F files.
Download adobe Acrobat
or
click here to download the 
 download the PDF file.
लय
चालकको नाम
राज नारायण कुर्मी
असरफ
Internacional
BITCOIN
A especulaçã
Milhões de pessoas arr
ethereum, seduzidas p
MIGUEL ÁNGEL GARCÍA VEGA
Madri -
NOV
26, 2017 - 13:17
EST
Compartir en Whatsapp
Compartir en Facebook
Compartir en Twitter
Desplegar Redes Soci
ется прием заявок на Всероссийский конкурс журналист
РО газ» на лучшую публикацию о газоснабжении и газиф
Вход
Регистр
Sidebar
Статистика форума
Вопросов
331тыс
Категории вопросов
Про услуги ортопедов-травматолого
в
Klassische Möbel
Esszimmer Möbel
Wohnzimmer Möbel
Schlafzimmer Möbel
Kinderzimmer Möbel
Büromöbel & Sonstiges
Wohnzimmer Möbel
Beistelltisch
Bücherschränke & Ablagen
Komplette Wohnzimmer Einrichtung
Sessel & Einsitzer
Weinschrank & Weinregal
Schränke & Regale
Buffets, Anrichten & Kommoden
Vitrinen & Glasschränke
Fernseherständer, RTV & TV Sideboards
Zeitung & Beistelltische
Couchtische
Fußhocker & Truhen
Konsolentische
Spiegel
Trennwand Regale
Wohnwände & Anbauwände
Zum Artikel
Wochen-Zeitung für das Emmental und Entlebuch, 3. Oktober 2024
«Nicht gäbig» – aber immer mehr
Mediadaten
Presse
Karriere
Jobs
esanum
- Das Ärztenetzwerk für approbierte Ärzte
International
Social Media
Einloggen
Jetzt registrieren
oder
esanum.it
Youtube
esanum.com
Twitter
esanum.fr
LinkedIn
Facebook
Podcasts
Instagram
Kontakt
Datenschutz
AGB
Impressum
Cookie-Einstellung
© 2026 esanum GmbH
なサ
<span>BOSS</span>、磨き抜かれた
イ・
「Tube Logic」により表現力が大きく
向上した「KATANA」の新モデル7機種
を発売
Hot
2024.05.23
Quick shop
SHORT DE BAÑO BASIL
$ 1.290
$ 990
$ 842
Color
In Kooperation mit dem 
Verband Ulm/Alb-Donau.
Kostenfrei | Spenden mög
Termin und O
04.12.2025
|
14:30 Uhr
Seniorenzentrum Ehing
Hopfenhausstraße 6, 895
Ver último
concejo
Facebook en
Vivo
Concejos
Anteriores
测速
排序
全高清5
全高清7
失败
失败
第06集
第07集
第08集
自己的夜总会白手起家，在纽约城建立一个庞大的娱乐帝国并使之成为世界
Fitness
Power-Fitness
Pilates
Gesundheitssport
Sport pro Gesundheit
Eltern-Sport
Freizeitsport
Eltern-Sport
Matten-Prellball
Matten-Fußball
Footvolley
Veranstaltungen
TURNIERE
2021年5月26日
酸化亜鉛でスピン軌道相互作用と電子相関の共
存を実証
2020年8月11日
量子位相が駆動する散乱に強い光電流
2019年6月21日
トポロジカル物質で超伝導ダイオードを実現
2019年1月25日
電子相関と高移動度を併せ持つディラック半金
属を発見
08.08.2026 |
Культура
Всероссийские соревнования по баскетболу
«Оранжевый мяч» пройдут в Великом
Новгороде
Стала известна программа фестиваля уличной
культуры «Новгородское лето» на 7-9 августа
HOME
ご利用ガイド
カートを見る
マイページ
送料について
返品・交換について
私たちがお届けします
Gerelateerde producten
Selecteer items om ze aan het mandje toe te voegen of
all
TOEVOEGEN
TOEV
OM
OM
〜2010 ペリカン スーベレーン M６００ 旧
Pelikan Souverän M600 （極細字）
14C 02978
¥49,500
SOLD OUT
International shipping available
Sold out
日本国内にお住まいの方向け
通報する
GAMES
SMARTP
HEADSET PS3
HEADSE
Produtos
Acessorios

About this exercise: Search the material above for "esanum". Copy each line that has it.

Expected output:
esanum
esanum.it
esanum.com
esanum.fr
© 2026 esanum GmbH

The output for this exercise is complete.